- What you need to do -
Every record below should be printed exactly as given.

- Material shown -
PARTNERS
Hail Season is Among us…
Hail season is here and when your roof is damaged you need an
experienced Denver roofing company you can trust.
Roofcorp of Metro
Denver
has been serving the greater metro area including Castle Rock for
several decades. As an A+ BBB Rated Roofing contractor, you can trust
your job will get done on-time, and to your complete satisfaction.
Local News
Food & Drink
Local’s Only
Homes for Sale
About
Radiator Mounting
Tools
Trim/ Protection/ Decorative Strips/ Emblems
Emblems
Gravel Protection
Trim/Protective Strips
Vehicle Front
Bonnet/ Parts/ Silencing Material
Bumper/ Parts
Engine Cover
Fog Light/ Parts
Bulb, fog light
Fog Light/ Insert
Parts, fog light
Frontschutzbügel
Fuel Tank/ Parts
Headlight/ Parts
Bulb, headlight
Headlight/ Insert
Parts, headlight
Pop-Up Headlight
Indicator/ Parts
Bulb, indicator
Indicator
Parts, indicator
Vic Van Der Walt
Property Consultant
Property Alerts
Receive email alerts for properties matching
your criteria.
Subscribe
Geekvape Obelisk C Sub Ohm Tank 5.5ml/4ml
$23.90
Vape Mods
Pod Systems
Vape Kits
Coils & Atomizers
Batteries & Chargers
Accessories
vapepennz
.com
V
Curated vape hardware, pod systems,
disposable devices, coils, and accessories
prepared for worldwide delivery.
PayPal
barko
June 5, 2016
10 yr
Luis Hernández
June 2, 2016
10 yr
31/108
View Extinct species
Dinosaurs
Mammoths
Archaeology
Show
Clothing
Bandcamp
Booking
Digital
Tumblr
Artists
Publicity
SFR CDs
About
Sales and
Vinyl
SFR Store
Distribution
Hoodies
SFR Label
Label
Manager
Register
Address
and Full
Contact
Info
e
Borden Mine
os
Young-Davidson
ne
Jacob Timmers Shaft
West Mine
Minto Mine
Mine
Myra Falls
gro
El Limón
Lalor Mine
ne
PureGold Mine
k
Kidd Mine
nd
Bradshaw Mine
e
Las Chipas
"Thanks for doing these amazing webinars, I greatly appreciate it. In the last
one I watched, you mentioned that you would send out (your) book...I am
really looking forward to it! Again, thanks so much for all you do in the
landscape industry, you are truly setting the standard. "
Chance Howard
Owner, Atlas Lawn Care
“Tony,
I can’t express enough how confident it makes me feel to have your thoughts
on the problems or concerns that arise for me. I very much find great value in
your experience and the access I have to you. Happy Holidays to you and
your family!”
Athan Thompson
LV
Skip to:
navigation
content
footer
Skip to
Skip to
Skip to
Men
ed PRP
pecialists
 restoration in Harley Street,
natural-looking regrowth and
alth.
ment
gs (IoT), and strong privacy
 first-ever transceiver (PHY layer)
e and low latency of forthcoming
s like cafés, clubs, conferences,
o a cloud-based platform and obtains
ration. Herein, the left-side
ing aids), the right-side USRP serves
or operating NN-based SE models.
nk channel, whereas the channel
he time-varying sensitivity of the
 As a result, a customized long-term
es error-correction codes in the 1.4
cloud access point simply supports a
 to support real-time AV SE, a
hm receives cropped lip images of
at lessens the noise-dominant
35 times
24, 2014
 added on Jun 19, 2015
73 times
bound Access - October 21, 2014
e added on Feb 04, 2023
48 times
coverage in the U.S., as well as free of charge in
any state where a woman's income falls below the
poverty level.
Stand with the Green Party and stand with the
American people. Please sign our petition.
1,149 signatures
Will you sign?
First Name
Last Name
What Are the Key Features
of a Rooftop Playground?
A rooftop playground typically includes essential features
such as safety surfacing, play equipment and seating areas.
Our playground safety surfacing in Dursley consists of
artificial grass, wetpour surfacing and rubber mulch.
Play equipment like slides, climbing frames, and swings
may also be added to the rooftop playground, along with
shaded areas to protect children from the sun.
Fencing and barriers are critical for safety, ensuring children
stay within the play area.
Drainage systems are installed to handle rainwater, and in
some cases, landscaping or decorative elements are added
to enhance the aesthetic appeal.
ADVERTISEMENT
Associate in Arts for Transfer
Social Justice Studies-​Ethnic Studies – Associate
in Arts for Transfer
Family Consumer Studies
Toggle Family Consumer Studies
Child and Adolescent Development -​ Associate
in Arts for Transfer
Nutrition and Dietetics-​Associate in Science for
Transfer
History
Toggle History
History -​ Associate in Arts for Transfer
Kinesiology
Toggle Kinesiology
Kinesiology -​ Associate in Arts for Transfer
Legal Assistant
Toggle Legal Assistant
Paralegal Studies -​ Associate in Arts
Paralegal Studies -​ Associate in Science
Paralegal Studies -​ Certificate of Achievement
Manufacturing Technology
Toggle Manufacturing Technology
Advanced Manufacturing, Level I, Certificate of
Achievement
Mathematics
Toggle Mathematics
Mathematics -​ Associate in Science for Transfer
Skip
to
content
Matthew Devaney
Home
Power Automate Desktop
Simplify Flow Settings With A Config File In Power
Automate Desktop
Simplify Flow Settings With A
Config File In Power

- Written response -
PARTNERS
Hail Season is Among us…
Hail season is here and when your roof is damaged you need an
experienced Denver roofing company you can trust.
Roofcorp of Metro
Denver
has been serving the greater metro area including Castle Rock for
several decades. As an A+ BBB Rated Roofing contractor, you can trust
your job will get done on-time, and to your complete satisfaction.
Local News
Food & Drink
Local’s Only
Homes for Sale
About
Radiator Mounting
Tools
Trim/ Protection/ Decorative Strips/ Emblems
Emblems
Gravel Protection
Trim/Protective Strips
Vehicle Front
Bonnet/ Parts/ Silencing Material
Bumper/ Parts
Engine Cover
Fog Light/ Parts
Bulb, fog light
Fog Light/ Insert
Parts, fog light
Frontschutzbügel
Fuel Tank/ Parts
Headlight/ Parts
Bulb, headlight
Headlight/ Insert
Parts, headlight
Pop-Up Headlight
Indicator/ Parts
Bulb, indicator
Indicator
Parts, indicator
Vic Van Der Walt
Property Consultant
Property Alerts
Receive email alerts for properties matching
your criteria.
Subscribe
Geekvape Obelisk C Sub Ohm Tank 5.5ml/4ml
$23.90
Vape Mods
Pod Systems
Vape Kits
Coils & Atomizers
Batteries & Chargers
Accessories
vapepennz
.com
V
Curated vape hardware, pod systems,
disposable devices, coils, and accessories
prepared for worldwide delivery.
PayPal
barko
June 5, 2016
10 yr
Luis Hernández
June 2, 2016
10 yr
31/108
View Extinct species
Dinosaurs
Mammoths
Archaeology
Show
Clothing
Bandcamp
Booking
Digital
Tumblr
Artists
Publicity
SFR CDs
About
Sales and
Vinyl
SFR Store
Distribution
Hoodies
SFR Label
Label
Manager
Register
Address
and Full
Contact
Info
e
Borden Mine
os
Young-Davidson
ne
Jacob Timmers Shaft
West Mine
Minto Mine
Mine
Myra Falls
gro
El Limón
Lalor Mine
ne
PureGold Mine
k
Kidd Mine
nd
Bradshaw Mine
e
Las Chipas
"Thanks for doing these amazing webinars, I greatly appreciate it. In the last
one I watched, you mentioned that you would send out (your) book...I am
really looking forward to it! Again, thanks so much for all you do in the
landscape industry, you are truly setting the standard. "
Chance Howard
Owner, Atlas Lawn Care
“Tony,
I can’t express enough how confident it makes me feel to have your thoughts
on the problems or concerns that arise for me. I very much find great value in
your experience and the access I have to you. Happy Holidays to you and
your family!”
Athan Thompson
LV
Skip to:
navigation
content
footer
Skip to
Skip to
Skip to
Men
ed PRP
pecialists
 restoration in Harley Street,
natural-looking regrowth and
alth.
ment
gs (IoT), and strong privacy
 first-ever transceiver (PHY layer)
e and low latency of forthcoming
s like cafés, clubs, conferences,
o a cloud-based platform and obtains
ration. Herein, the left-side
ing aids), the right-side USRP serves
or operating NN-based SE models.
nk channel, whereas the channel
he time-varying sensitivity of the
 As a result, a customized long-term
es error-correction codes in the 1.4
cloud access point simply supports a
 to support real-time AV SE, a
hm receives cropped lip images of
at lessens the noise-dominant
35 times
24, 2014
 added on Jun 19, 2015
73 times
bound Access - October 21, 2014
e added on Feb 04, 2023
48 times
coverage in the U.S., as well as free of charge in
any state where a woman's income falls below the
poverty level.
Stand with the Green Party and stand with the
American people. Please sign our petition.
1,149 signatures
Will you sign?
First Name
Last Name
What Are the Key Features
of a Rooftop Playground?
A rooftop playground typically includes essential features
such as safety surfacing, play equipment and seating areas.
Our playground safety surfacing in Dursley consists of
artificial grass, wetpour surfacing and rubber mulch.
Play equipment like slides, climbing frames, and swings
may also be added to the rooftop playground, along with
shaded areas to protect children from the sun.
Fencing and barriers are critical for safety, ensuring children
stay within the play area.
Drainage systems are installed to handle rainwater, and in
some cases, landscaping or decorative elements are added
to enhance the aesthetic appeal.
ADVERTISEMENT
Associate in Arts for Transfer
Social Justice Studies-​Ethnic Studies – Associate
in Arts for Transfer
Family Consumer Studies
Toggle Family Consumer Studies
Child and Adolescent Development -​ Associate
in Arts for Transfer
Nutrition and Dietetics-​Associate in Science for
Transfer
History
Toggle History
History -​ Associate in Arts for Transfer
Kinesiology
Toggle Kinesiology
Kinesiology -​ Associate in Arts for Transfer
Legal Assistant
Toggle Legal Assistant
Paralegal Studies -​ Associate in Arts
Paralegal Studies -​ Associate in Science
Paralegal Studies -​ Certificate of Achievement
Manufacturing Technology
Toggle Manufacturing Technology
Advanced Manufacturing, Level I, Certificate of
Achievement
Mathematics
Toggle Mathematics
Mathematics -​ Associate in Science for Transfer
Skip
to
content
Matthew Devaney
Home
Power Automate Desktop
Simplify Flow Settings With A Config File In Power
Automate Desktop
Simplify Flow Settings With A
Config File In Power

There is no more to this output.